Your assignment - Please state how many lines below include the word "vuoden"; the reply should be the number only.

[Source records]
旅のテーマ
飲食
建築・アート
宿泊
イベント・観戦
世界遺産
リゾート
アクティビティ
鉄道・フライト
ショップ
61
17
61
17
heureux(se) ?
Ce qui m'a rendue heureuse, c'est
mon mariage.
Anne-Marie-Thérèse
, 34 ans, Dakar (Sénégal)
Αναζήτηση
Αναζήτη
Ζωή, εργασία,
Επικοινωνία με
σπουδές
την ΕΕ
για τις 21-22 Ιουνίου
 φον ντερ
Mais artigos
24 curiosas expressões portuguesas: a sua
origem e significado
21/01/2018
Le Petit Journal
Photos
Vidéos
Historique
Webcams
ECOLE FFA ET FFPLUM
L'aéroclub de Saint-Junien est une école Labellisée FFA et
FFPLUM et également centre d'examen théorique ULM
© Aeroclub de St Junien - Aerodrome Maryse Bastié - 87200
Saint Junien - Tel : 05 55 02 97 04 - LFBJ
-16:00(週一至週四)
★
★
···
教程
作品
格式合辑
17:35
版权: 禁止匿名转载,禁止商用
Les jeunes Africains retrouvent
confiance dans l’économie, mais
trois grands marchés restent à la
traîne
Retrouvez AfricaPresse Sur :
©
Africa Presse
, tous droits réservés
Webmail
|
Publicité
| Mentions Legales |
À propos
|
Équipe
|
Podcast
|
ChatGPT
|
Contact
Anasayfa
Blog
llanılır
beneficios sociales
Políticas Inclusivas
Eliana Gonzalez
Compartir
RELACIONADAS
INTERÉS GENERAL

---

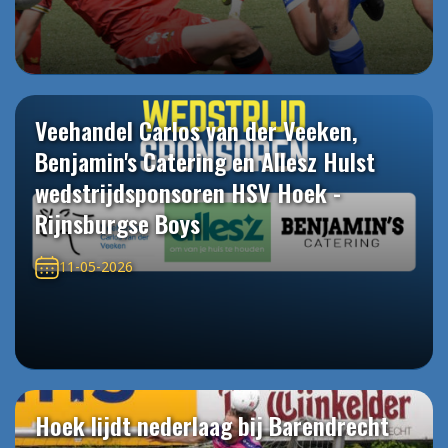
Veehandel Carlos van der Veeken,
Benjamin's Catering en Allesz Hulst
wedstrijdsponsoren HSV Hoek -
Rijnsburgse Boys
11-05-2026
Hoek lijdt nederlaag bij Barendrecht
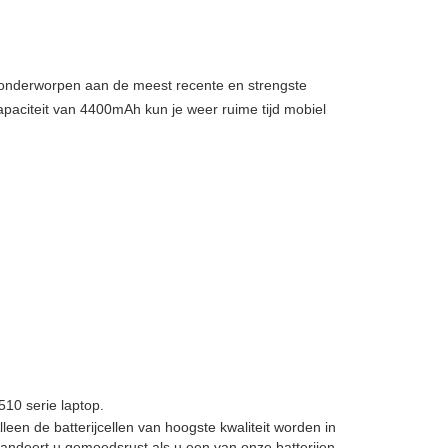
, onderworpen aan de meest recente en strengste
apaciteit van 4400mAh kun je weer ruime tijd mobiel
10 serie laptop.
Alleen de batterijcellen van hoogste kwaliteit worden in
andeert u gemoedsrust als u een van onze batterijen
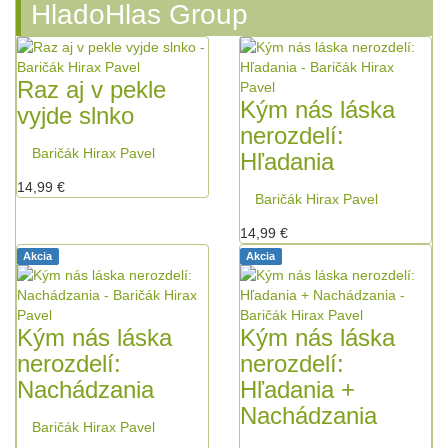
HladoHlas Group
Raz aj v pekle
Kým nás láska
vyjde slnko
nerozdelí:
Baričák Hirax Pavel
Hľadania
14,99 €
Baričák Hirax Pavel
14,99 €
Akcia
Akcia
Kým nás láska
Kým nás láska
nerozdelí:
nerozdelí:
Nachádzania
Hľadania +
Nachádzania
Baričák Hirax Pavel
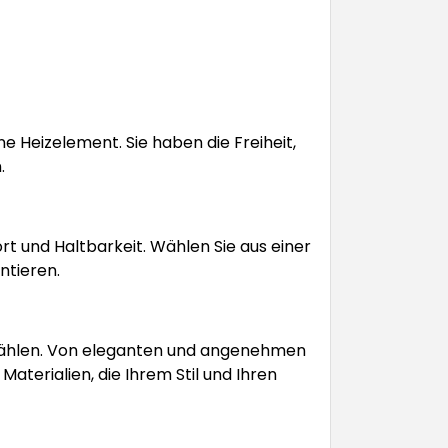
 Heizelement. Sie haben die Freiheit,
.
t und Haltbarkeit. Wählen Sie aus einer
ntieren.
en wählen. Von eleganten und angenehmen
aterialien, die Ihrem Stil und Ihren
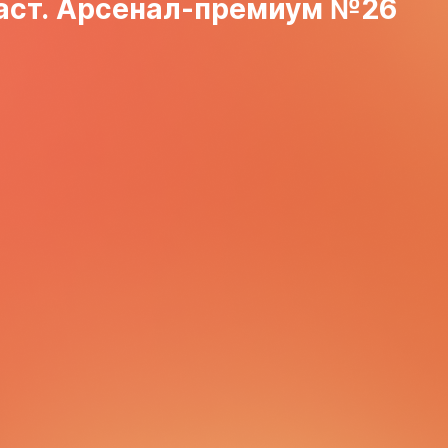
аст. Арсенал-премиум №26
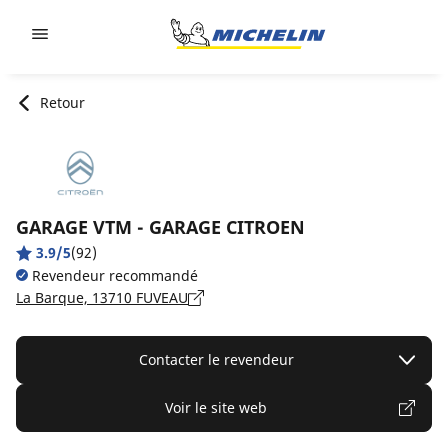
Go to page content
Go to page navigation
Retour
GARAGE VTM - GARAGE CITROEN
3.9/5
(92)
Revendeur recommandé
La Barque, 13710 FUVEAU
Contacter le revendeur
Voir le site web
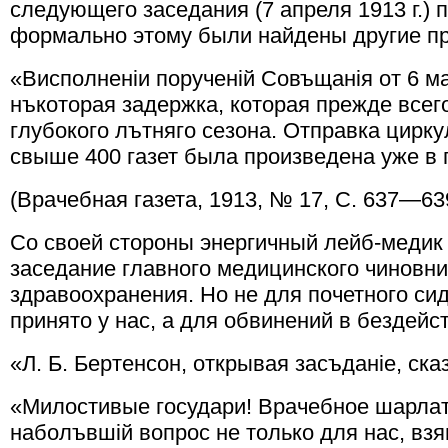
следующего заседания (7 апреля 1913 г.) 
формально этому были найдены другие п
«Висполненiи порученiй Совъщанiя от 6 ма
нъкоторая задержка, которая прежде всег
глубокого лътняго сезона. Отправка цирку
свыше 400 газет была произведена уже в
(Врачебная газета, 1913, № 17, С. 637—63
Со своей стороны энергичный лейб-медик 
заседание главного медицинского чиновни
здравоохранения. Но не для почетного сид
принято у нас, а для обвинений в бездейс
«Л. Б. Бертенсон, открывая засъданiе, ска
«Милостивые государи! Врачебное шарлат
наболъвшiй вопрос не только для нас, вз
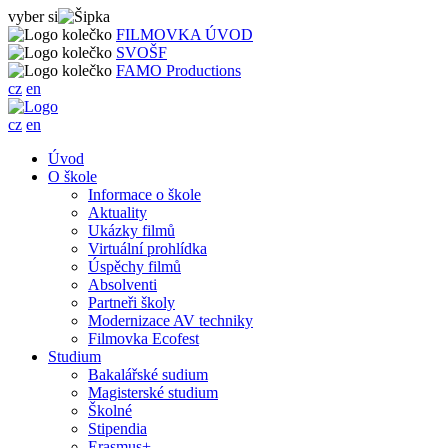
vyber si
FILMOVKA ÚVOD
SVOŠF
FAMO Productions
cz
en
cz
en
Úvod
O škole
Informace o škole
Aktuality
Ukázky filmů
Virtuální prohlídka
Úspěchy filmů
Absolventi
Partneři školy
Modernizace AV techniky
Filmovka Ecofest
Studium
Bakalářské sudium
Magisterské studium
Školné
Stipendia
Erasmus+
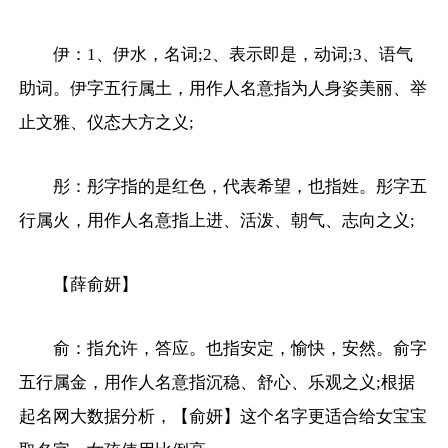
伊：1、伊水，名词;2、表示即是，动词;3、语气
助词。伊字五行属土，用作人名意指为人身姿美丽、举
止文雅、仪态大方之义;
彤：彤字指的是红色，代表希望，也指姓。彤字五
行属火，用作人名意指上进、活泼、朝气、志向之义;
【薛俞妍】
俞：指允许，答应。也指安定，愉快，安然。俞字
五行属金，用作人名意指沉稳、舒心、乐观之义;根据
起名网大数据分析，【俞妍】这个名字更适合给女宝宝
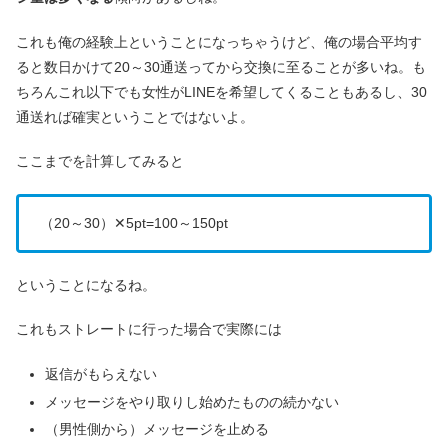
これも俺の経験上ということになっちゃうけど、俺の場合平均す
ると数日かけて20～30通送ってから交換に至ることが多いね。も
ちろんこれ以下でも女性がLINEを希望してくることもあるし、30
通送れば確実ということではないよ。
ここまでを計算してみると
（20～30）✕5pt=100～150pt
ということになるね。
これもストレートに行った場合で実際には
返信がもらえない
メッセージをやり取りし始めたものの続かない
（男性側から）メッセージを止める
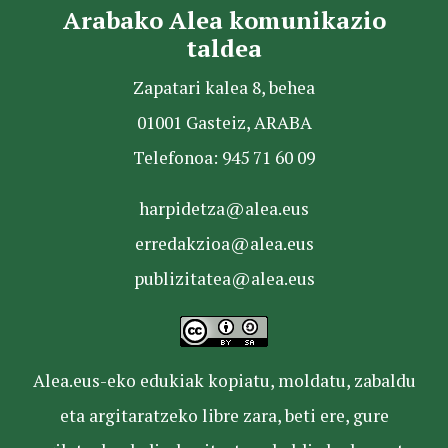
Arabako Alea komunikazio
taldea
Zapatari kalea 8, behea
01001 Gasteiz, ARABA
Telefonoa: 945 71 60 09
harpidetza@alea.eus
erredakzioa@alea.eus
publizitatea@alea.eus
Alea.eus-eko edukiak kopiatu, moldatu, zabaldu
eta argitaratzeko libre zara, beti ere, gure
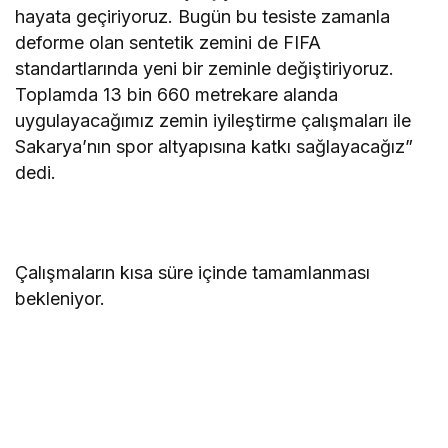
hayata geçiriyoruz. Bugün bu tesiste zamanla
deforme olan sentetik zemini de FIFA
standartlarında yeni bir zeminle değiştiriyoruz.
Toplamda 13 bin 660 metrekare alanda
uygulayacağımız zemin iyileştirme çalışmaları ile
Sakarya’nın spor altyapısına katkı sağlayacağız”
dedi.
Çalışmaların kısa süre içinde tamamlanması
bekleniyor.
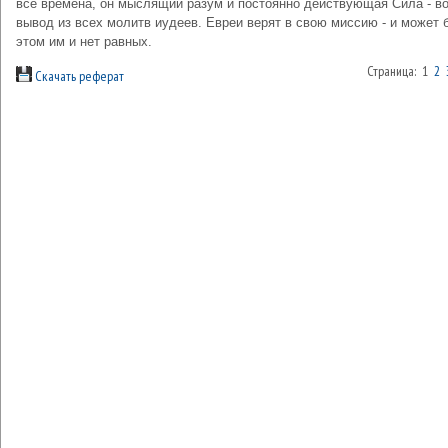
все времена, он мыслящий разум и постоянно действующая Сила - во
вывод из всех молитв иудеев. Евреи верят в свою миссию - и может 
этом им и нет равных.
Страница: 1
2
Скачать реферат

---

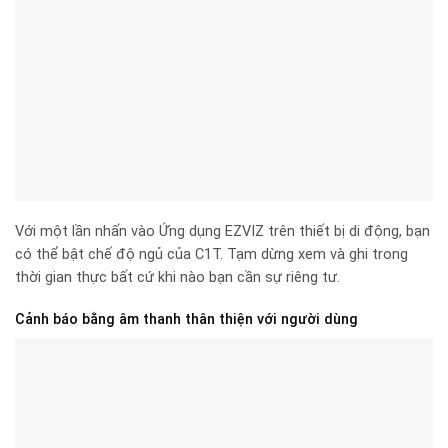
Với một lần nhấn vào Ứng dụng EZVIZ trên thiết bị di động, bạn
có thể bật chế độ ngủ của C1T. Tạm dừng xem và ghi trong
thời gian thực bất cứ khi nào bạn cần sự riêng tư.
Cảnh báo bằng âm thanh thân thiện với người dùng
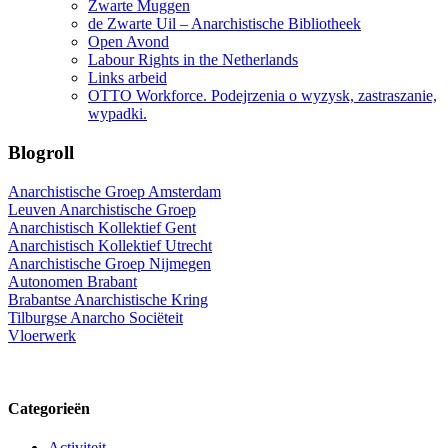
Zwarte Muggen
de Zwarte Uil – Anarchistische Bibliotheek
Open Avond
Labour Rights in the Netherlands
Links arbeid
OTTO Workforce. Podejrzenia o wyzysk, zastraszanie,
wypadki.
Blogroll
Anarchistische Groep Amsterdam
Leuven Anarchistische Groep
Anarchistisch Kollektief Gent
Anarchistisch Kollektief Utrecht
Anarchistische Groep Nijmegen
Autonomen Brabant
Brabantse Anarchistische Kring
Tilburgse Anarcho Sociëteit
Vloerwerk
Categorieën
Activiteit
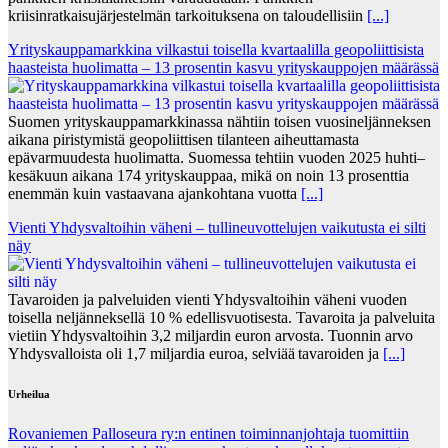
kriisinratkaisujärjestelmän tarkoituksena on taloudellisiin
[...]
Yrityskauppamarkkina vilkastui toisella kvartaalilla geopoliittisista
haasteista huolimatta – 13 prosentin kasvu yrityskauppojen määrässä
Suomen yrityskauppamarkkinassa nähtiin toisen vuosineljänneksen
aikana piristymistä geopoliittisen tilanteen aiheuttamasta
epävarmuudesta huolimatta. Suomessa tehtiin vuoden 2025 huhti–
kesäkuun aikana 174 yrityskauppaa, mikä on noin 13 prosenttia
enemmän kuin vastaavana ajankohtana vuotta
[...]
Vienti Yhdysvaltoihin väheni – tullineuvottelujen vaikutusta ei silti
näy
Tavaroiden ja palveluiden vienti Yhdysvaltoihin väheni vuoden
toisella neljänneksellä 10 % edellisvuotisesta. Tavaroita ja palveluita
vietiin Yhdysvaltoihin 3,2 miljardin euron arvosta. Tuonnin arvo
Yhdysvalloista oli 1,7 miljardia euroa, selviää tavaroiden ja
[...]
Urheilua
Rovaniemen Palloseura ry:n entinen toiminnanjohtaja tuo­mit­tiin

Answer to this task - 2